The project, which is being led by the Scottish Police Authority (SPA), is part of an effort to understand better new psychoactive substances (NPS).
It follows on from work begun last year to create a database to help doctors struggling to treat those turning up at A&E after taking unknown substances.
Police Scotland previously warned that the abuse of legal highs was “burdening already stretched resources” and causing a major public health risk.
But experts say the number of those taking the substances in Scotland appears to have decreased, with users returning to more traditional illegal drugs.
NPS, often referred to as legal highs, were previously sold in “head shops” alongside other drug paraphernalia and marketed as plant food or bath salts because they cannot be sold for human consumption.

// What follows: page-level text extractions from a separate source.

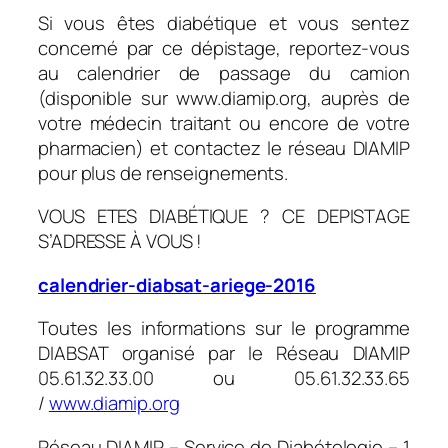
Si vous êtes diabétique et vous sentez
concerné par ce dépistage, reportez-vous
au calendrier de passage du camion
(disponible sur www.diamip.org, auprès de
votre médecin traitant ou encore de votre
pharmacien) et contactez le réseau DIAMIP
pour plus de renseignements.
VOUS ETES DIABÉTIQUE ? CE DEPISTAGE
S’ADRESSE À VOUS !
calendrier-diabsat-ariege-2016
Toutes les informations sur le programme
DIABSAT organisé par le Réseau DIAMIP
05.61.32.33.00 ou 05.61.32.33.65
/
www.diamip.org
Réseau DIAMIP – Service de Diabétologie – 1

But the UK-wide Psychoactive Substances Act, which was introduced last year, made it an offence to sell psychoactive substances.

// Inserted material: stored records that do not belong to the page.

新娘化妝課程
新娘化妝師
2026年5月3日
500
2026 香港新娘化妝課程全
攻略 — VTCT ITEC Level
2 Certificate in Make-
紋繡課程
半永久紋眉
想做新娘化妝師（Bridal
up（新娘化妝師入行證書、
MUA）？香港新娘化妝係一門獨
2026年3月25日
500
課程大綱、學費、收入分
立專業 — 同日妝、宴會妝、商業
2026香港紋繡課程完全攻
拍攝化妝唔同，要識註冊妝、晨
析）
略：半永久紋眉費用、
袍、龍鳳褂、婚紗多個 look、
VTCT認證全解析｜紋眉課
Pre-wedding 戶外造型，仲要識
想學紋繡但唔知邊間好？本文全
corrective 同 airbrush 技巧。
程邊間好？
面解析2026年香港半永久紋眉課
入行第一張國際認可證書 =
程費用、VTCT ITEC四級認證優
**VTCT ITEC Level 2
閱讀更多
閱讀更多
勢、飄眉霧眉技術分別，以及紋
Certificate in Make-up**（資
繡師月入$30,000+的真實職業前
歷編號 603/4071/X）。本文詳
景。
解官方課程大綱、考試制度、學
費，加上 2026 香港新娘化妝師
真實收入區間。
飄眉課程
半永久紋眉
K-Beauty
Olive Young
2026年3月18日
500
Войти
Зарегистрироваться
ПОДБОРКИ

Tom Nelson, director of forensic services at the SPA, said the new centre of excellence would draw together expertise from a number of different agencies.
He said: “It’s about sharing information from agencies which come across NPS in a more joined-up way, looking at long-term trends in new and emerging drugs.

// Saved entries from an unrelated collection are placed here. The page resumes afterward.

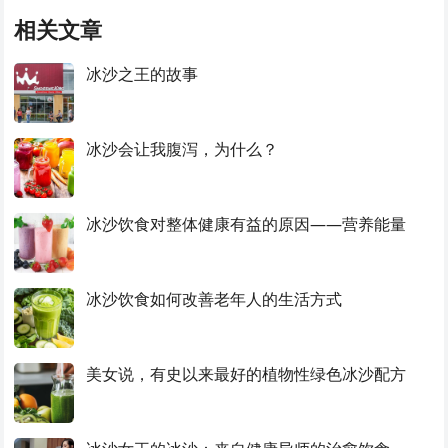
相关文章
冰沙之王的故事
冰沙会让我腹泻，为什么？
冰沙饮食对整体健康有益的原因——营养能量
冰沙饮食如何改善老年人的生活方式
美女说，有史以来最好的植物性绿色冰沙配方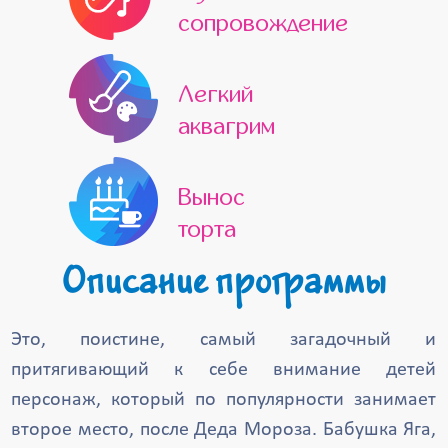
сопровождение
Легкий
аквагрим
Вынос
торта
Описание программы
Это, поистине, самый загадочный и
притягивающий к себе внимание детей
персонаж, который по популярности занимает
второе место, после Деда Мороза. Бабушка Яга,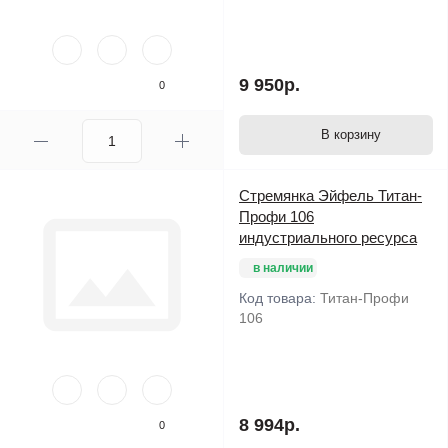
9 950р.
0
В корзину
Стремянка Эйфель Титан-
Профи 106
индустриального ресурса
в наличии
Код товара:
Титан-Профи
106
8 994р.
0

“It’s about looking at new drugs and where they are coming in from so that we can develop an early warning system.”
Nelson said there had been a slight fall in the amount of NPS being analysed by forensic staff since the introduction of the new legislation.
He added: “To keep ahead of legislation changes, new drugs are being developed, with chemical structures being changed.
“We hear of people coming in to A&E and behaving in a very unusual way. It’s about trying to build research and evidence to see if there’s a correlation between the drug they have taken and the way they’re behaving.”
Katy MacLeod, of the Scottish Drugs Forum, said her own research had shown NPS were largely used by those already abusing other illegal substances. She said: “I don’t think the problem has gone away, but trends change and I think we’ve seen some trends change back to traditional drugs.”
She said the research carried out by SDF and Glasgow University had shown the vast majority of users mix NPS with more traditional substances.
“Our research shows 99 per cent used with other traditional drugs. The biggest population is people who already used other drugs and add these to the mix.
“There was some concern that there was this whole new population of people who would never have used drugs, but actually that didn’t seem to play out [in the research].”